Objective: To use DNA fingerprinting to assess the efficacy of current tuberculosis infection-control practices.

Design: Retrospective molecular and descriptive epidemiologic study.

Setting: A 700-bed urban public hospital that follows the Centers for Disease Control and Prevention (CDC) guidelines for tuberculosis infection control.

Patients: 183 patients who had positive cultures for M. tuberculosis from 1 April 1995 to 31 March 1996.

Results: 173 of 183 M. tuberculosis isolates from the study period underwent DNA fingerprinting. Fingerprinting revealed that five isolates represented false-positive cultures and that 91 (54%) of the remaining 168 isolates were in 15 DNA fingerprinting clusters, which ranged in size from 2 to 29 isolates. Risk factors for clustering were birth in the United States, African-American ethnicity, homelessness, substance abuse, and male sex. Retrospective epidemiologic analysis of inpatient and outpatient visits by the 91 patients who had clustered isolates revealed only one possible instance of patient-to-patient transmission.

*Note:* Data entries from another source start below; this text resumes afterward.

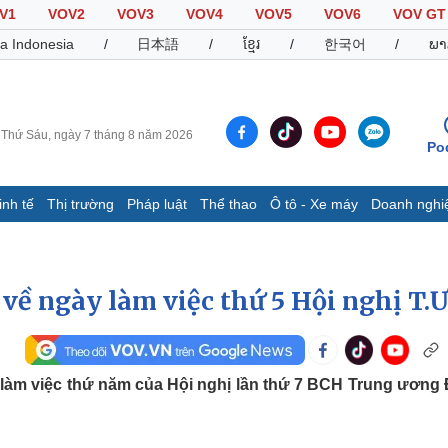
V1
VOV2
VOV3
VOV4
VOV5
VOV6
VOV GT
a Indonesia
/
日本語
/
ខ្មែរ
/
한국어
/
ພາ
Thứ Sáu, ngày 7 tháng 8 năm 2026
Po
inh tế
Thị trường
Pháp luật
Thể thao
Ô tô - Xe máy
Doanh nghi
Thế giới
Multimedia
K
Quan sát
Video
B
về ngày làm việc thứ 5 Hội nghị T.Ư
Cuộc sống đó đây
Ảnh
K
Hồ sơ
E-Magazine
Infographic
 làm việc thứ năm của Hội nghị lần thứ 7 BCH Trung ương
Thể thao
Ô tô - Xe máy
D
Bóng đá
Ô tô
T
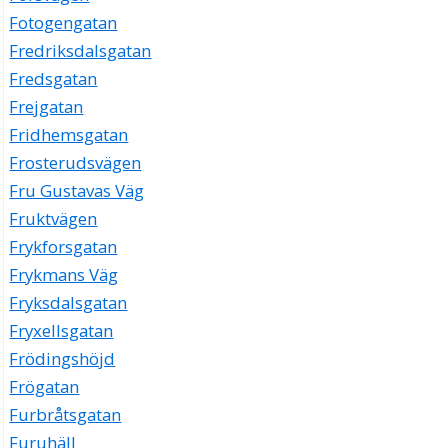
Fotogengatan
Fredriksdalsgatan
Fredsgatan
Frejgatan
Fridhemsgatan
Frosterudsvägen
Fru Gustavas Väg
Fruktvägen
Frykforsgatan
Frykmans Väg
Fryksdalsgatan
Fryxellsgatan
Frödingshöjd
Frögatan
Furbråtsgatan
Furuhäll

Conclusions: The DNA fingerprinting of all M. tuberculosis isolates from a 1-year period revealed one possible instance of nosocomial transmission and five false-positive M. tuberculosis cultures. However, these results did not lead to changes in infection-control practices or in clinical care. The study findings do not support the use of DNA fingerprinting for nosocomial tuberculosis surveillance, but they suggest that compliance with the CDC tuberculosis infection-control guidelines may control patient-to-patient transmission in high-risk urban hospitals.